» Work required: What are the lines from the one containing "la región. No" through the end of the listing below? Return them exactly, and only them.

***

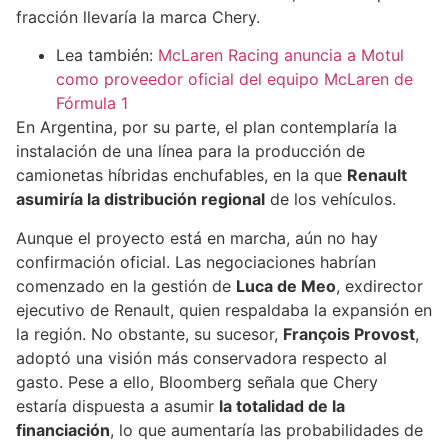
fracción llevaría la marca Chery.
Lea también:
McLaren Racing anuncia a Motul
como proveedor oficial del equipo McLaren de
Fórmula 1
En Argentina, por su parte, el plan contemplaría la
instalación de una línea para la producción de
camionetas híbridas enchufables, en la que
Renault
asumiría la distribución regional
de los vehículos.
Aunque el proyecto está en marcha, aún no hay
confirmación oficial. Las negociaciones habrían
comenzado en la gestión de
Luca de Meo
, exdirector
ejecutivo de Renault, quien respaldaba la expansión en
la región. No obstante, su sucesor,
François Provost
,
adoptó una visión más conservadora respecto al
gasto. Pese a ello, Bloomberg señala que Chery
estaría dispuesta a asumir
la totalidad de la
financiación
, lo que aumentaría las probabilidades de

***

» Problem solution:
la región. No obstante, su sucesor,
François Provost
,
adoptó una visión más conservadora respecto al
gasto. Pese a ello, Bloomberg señala que Chery
estaría dispuesta a asumir
la totalidad de la
financiación
, lo que aumentaría las probabilidades de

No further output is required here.